→ REQUIREMENT:
Take the material below and reproduce, word for word, only the lines from the line with "مجموعه گلچین آهنگ خارجی" through the line with "دانلود آهنگ جدید".

→ TASK MATERIAL:
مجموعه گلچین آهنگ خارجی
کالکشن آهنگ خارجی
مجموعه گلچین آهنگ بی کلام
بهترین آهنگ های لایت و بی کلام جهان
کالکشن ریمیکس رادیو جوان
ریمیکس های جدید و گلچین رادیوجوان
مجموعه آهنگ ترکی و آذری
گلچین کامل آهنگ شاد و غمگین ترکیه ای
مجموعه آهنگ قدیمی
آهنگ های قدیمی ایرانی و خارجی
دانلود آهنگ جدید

--

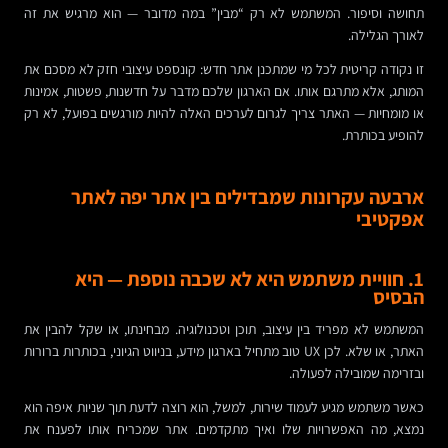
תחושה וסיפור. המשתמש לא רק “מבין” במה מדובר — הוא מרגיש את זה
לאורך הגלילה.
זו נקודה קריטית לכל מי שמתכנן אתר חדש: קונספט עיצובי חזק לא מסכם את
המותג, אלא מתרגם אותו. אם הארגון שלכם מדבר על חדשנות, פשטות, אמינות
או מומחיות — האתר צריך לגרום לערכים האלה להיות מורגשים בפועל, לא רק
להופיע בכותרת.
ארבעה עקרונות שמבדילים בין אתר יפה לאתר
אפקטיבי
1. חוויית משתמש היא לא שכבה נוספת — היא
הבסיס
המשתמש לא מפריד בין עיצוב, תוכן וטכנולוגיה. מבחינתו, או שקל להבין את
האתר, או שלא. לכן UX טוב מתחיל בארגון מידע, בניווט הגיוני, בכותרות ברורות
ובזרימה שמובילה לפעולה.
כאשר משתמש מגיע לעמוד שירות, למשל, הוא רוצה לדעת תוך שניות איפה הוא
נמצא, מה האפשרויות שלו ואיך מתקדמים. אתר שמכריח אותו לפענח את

--

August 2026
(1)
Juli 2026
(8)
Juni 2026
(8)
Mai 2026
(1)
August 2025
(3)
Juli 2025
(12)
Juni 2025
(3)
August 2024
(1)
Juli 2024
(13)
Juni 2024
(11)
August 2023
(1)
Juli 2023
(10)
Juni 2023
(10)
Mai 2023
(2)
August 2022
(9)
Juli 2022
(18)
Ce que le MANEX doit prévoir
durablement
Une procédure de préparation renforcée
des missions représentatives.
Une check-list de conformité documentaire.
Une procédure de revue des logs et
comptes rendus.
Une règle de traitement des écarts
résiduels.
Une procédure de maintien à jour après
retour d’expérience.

→ TASK SOLUTION:
مجموعه گلچین آهنگ خارجی
کالکشن آهنگ خارجی
مجموعه گلچین آهنگ بی کلام
بهترین آهنگ های لایت و بی کلام جهان
کالکشن ریمیکس رادیو جوان
ریمیکس های جدید و گلچین رادیوجوان
مجموعه آهنگ ترکی و آذری
گلچین کامل آهنگ شاد و غمگین ترکیه ای
مجموعه آهنگ قدیمی
آهنگ های قدیمی ایرانی و خارجی
دانلود آهنگ جدید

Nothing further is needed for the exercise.